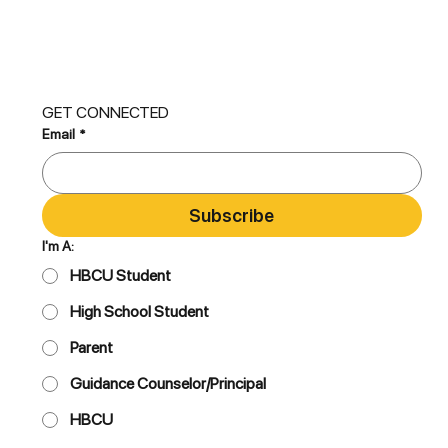
GET CONNECTED
Email
*
Subscribe
I'm A:
HBCU Student
High School Student
Parent
Guidance Counselor/Principal
HBCU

EXERCISE OBJECTIVE: Every entry should be written out word for word, except for its pictures.

OUTPUT OF THE EXERCISE:
GET CONNECTED
Email
*
Subscribe
I'm A:
HBCU Student
High School Student
Parent
Guidance Counselor/Principal
HBCU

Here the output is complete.